- Developer: D4Science
- Stable release: 5.2 / 05 May 2021
- Type: Data Infrastructure
- License: European Union Public Licence (EUPL v.1.1)
- Website: www.gcube-system.org

= GCube system =

Open source software system

gCube is an open source software system specifically designed and developed to enact the building and operation of a Data Infrastructure providing their users with a rich array of services suitable for supporting the co-creation of Virtual Research Environments and promoting the implementation of open science workflows and practices. It is at the heart of the D4Science Data Infrastructure.

== Overview ==
It is primarily organised in a number of web service called to offer functionality supporting the phases of knowledge production and sharing. In addition, it consists of a set of software libraries supporting service development, service-to-service integration, and service capabilities extension, and a set of portlets dedicated to realise user interface constituents facilitating the exploitation of one or more services.

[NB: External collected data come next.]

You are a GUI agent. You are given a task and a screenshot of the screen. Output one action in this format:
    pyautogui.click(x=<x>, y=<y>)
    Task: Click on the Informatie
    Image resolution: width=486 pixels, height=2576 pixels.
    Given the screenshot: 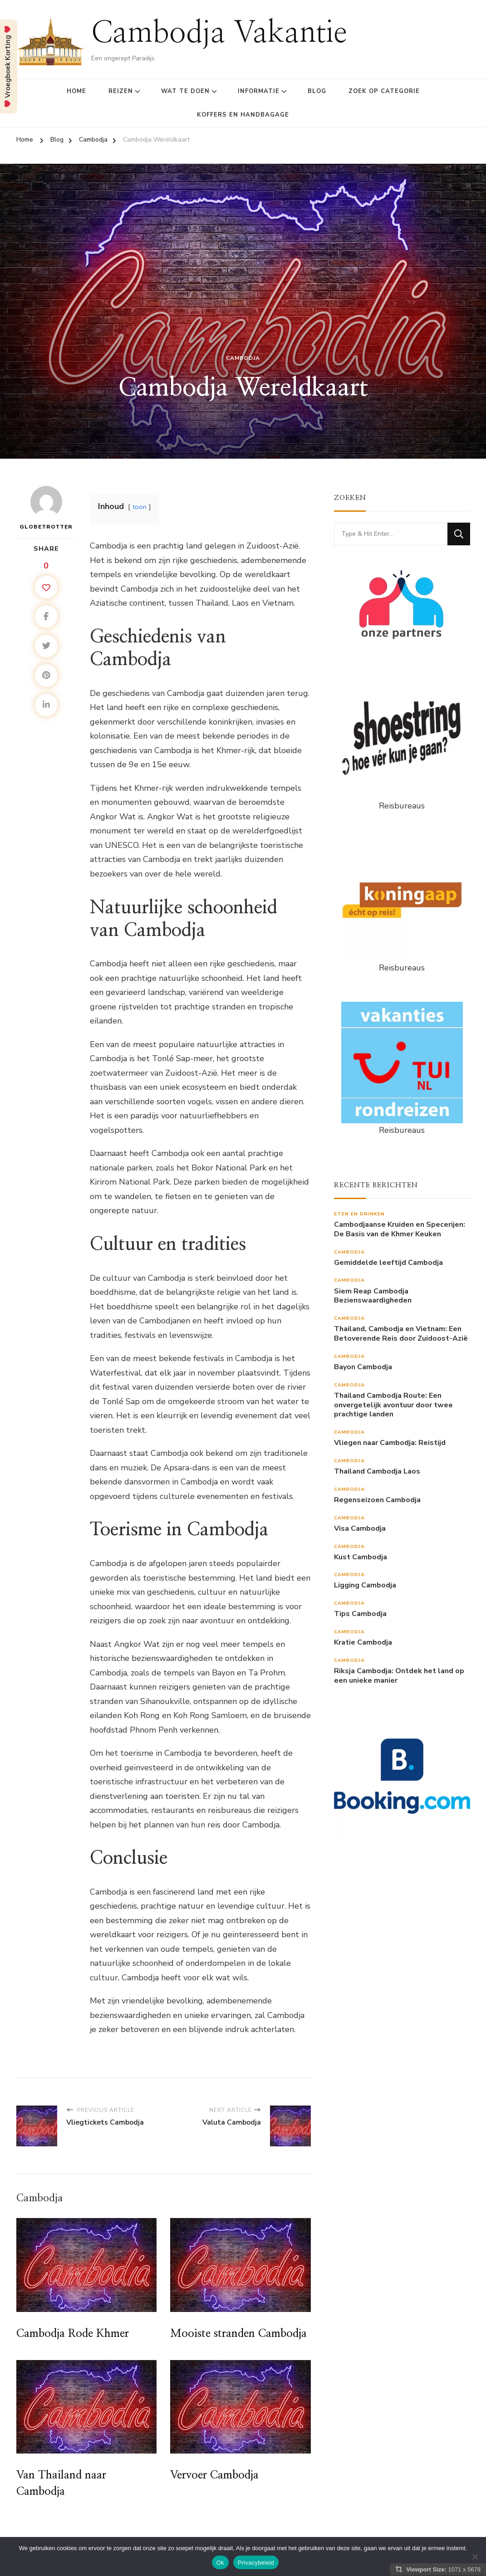 What is the action you would take?
    pyautogui.click(x=259, y=91)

It is designed and conceived to enact system of systems. In fact, its gCube services rely on standards and mediators to interact with other services as well as are made available by standard and APIs to make it possible for clients to use them. For instance, the DataMiner service implements the Web Processing Service protocol to facilitate clients to execute processes.
The set of components dealing with Identity and Access Management rely on Keycloak and federates other IDMs thus making the overall Authentication and the Authorization management compliant with open standards such as OAuth2, User-Managed Access (UMA), and OpenID Connect (OIDC) protocols.
The Catalogue relies on DCAT, OAI-PMH, and Catalogue Service for the Web to collect contents from other catalogues and data sources and offers its content by DCAT, OAI-PMH, and a proprietary REST API (gCat REST API).

The project utilizes a Jenkins-based CI/CD pipeline, which was designed for scalability and lower operational costs.

== History ==

gCube has been developed in the context of the D4Science initiative with the support of several EU projects.